Task instructions: Only the pictures stay out; every record is to be quoted exactly.

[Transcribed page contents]

::::

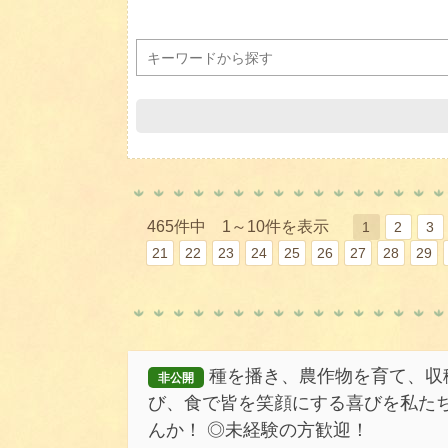
465件中 1～10件を表示
1
2
3
21
22
23
24
25
26
27
28
29
種を播き、農作物を育て、収
非公開
び、食で皆を笑顔にする喜びを私た
んか！ ◎未経験の方歓迎！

::::

Answer to the exercise:
465件中 1～10件を表示
1
2
3
21
22
23
24
25
26
27
28
29
種を播き、農作物を育て、収
非公開
び、食で皆を笑顔にする喜びを私た
んか！ ◎未経験の方歓迎！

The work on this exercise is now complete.